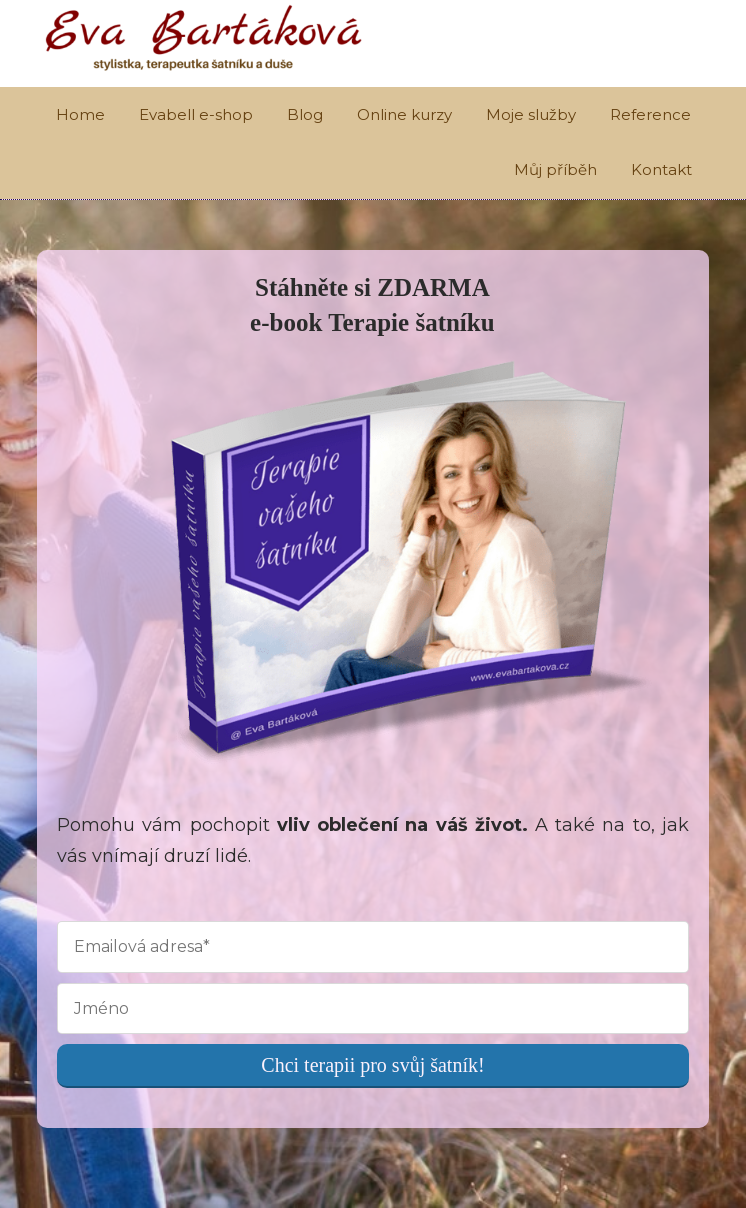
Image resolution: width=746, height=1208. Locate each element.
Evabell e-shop (196, 114)
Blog (305, 114)
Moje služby (531, 114)
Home (80, 114)
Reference (650, 114)
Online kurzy (404, 114)
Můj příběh (555, 169)
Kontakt (661, 169)
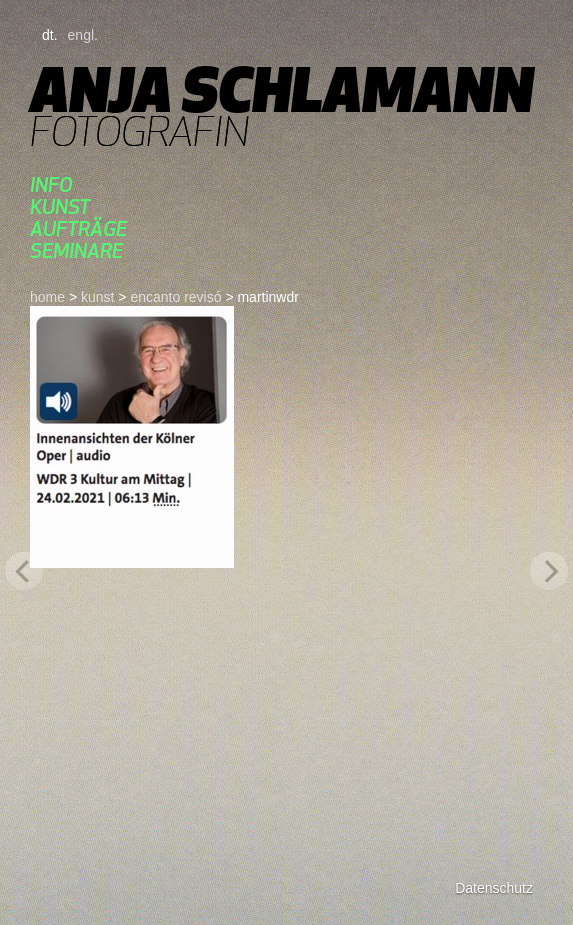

····················

- [Task details]: The entries above should be reproduced exactly, without their pictures.

- [Output for this task]:
Image resolution: width=746, height=1208. Locate each element.
Evabell e-shop (196, 114)
Blog (305, 114)
Moje služby (531, 114)
Home (80, 114)
Reference (650, 114)
Online kurzy (404, 114)
Můj příběh (555, 169)
Kontakt (661, 169)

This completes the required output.